__Requirement__: Give again, word for word, each line of the data from the first through the one containing "of our great". Pictures stay out.

__Input for this task__:
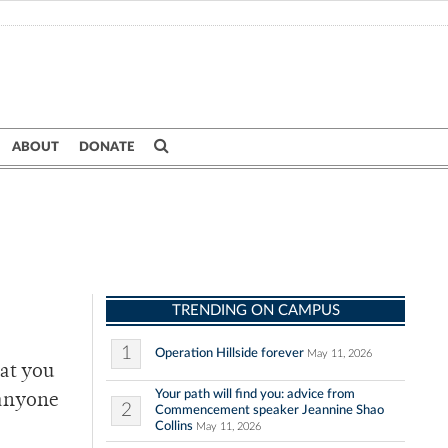
ABOUT
DONATE
TRENDING ON CAMPUS
1
Operation Hillside forever
May 11, 2026
hat you
Your path will find you: advice from
 anyone
2
Commencement speaker Jeannine Shao
Collins
May 11, 2026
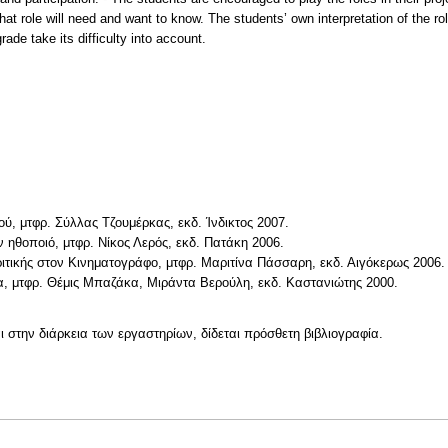
at role will need and want to know. The students’ own interpretation of the role
ade take its difficulty into account.
ύ, μτφρ. Σύλλας Τζουμέρκας, εκδ. Ίνδικτος 2007.
 ηθοποιό, μτφρ. Νίκος Λερός, εκδ. Πατάκη 2006.
ιτικής στον Κινηματογράφο, μτφρ. Μαριτίνα Πάσσαρη, εκδ. Αιγόκερως 2006.
, μτφρ. Θέμις Μπαζάκα, Μιράντα Βερούλη, εκδ. Καστανιώτης 2000.
ι στην διάρκεια των εργαστηρίων, δίδεται πρόσθετη βιβλιογραφία.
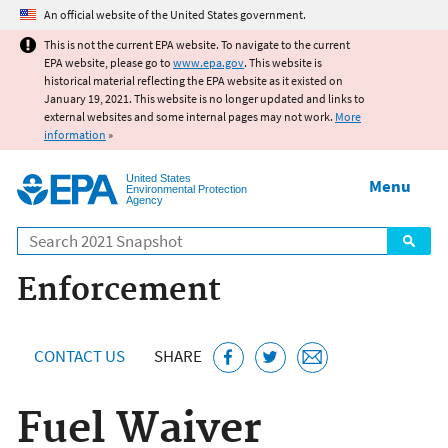
Jump to main content
An official website of the United States government.
This is not the current EPA website. To navigate to the current
EPA website, please go to
www.epa.gov
. This website is
historical material reflecting the EPA website as it existed on
January 19, 2021. This website is no longer updated and links to
external websites and some internal pages may not work.
More
information
»
United States
Menu
Environmental Protection
Agency
Search
Enforcement
CONTACT US
SHARE
Fuel Waiver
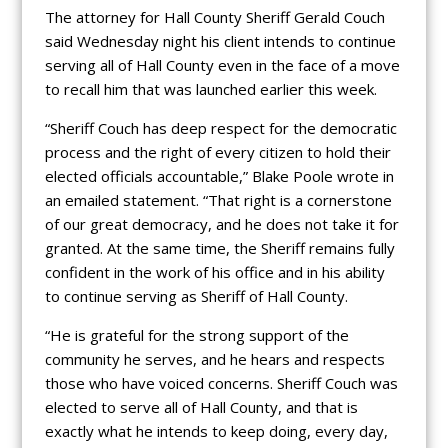
The attorney for Hall County Sheriff Gerald Couch
said Wednesday night his client intends to continue
serving all of Hall County even in the face of a move
to recall him that was launched earlier this week.
“Sheriff Couch has deep respect for the democratic
process and the right of every citizen to hold their
elected officials accountable,” Blake Poole wrote in
an emailed statement. “That right is a cornerstone
of our great democracy, and he does not take it for
granted. At the same time, the Sheriff remains fully
confident in the work of his office and in his ability
to continue serving as Sheriff of Hall County.
“He is grateful for the strong support of the
community he serves, and he hears and respects
those who have voiced concerns. Sheriff Couch was
elected to serve all of Hall County, and that is
exactly what he intends to keep doing, every day,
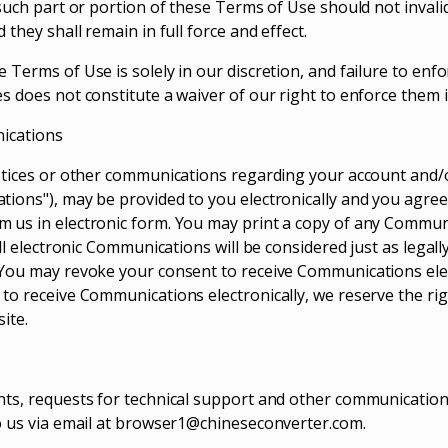
 such part or portion of these Terms of Use should not inval
 they shall remain in full force and effect.
 Terms of Use is solely in our discretion, and failure to enf
s does not constitute a waiver of our right to enforce them i
nications
otices or other communications regarding your account and/
ions"), may be provided to you electronically and you agree t
 us in electronic form. You may print a copy of any Commun
All electronic Communications will be considered just as legally
You may revoke your consent to receive Communications elect
to receive Communications electronically, we reserve the ri
ite.
ts, requests for technical support and other communications
 us via email at
browser1@chineseconverter.com
.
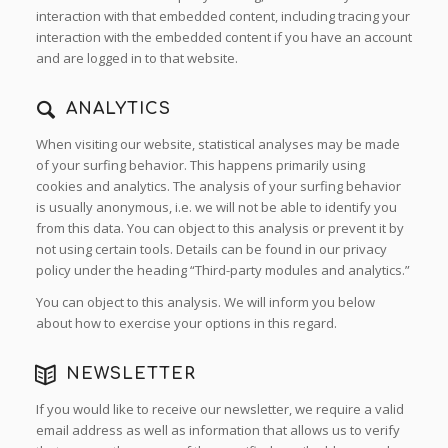
interaction with that embedded content, including tracing your
interaction with the embedded content if you have an account
and are logged in to that website.
ANALYTICS
When visiting our website, statistical analyses may be made
of your surfing behavior. This happens primarily using
cookies and analytics. The analysis of your surfing behavior
is usually anonymous, i.e. we will not be able to identify you
from this data. You can object to this analysis or prevent it by
not using certain tools. Details can be found in our privacy
policy under the heading “Third-party modules and analytics.”
You can object to this analysis. We will inform you below
about how to exercise your options in this regard.
NEWSLETTER
If you would like to receive our newsletter, we require a valid
email address as well as information that allows us to verify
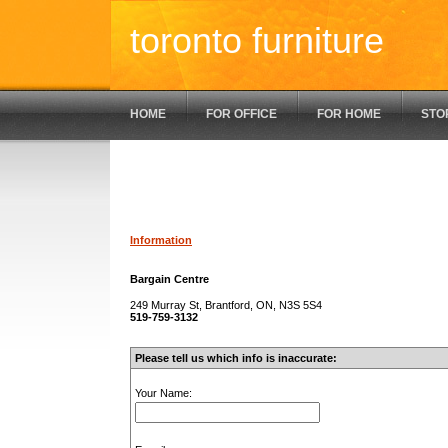
toronto furniture
HOME
FOR OFFICE
FOR HOME
STO
Information
Bargain Centre
249 Murray St, Brantford, ON, N3S 5S4
519-759-3132
Please tell us which info is inaccurate:
Your Name:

__Exercise result__:
ABOUT
DONATE
TRENDING ON CAMPUS
1
Operation Hillside forever
May 11, 2026
hat you
Your path will find you: advice from
 anyone
2
Commencement speaker Jeannine Shao
Collins
May 11, 2026
at role will need and want to know. The students’ own interpretation of the role
ade take its difficulty into account.
ύ, μτφρ. Σύλλας Τζουμέρκας, εκδ. Ίνδικτος 2007.
 ηθοποιό, μτφρ. Νίκος Λερός, εκδ. Πατάκη 2006.
ιτικής στον Κινηματογράφο, μτφρ. Μαριτίνα Πάσσαρη, εκδ. Αιγόκερως 2006.
, μτφρ. Θέμις Μπαζάκα, Μιράντα Βερούλη, εκδ. Καστανιώτης 2000.
ι στην διάρκεια των εργαστηρίων, δίδεται πρόσθετη βιβλιογραφία.
Jump to main content
An official website of the United States government.
This is not the current EPA website. To navigate to the current
EPA website, please go to
www.epa.gov
. This website is
historical material reflecting the EPA website as it existed on
January 19, 2021. This website is no longer updated and links to
external websites and some internal pages may not work.
More
information
»
United States
Menu
Environmental Protection
Agency
Search
Enforcement
CONTACT US
SHARE
Fuel Waiver
The attorney for Hall County Sheriff Gerald Couch
said Wednesday night his client intends to continue
serving all of Hall County even in the face of a move
to recall him that was launched earlier this week.
“Sheriff Couch has deep respect for the democratic
process and the right of every citizen to hold their
elected officials accountable,” Blake Poole wrote in
an emailed statement. “That right is a cornerstone
of our great democracy, and he does not take it for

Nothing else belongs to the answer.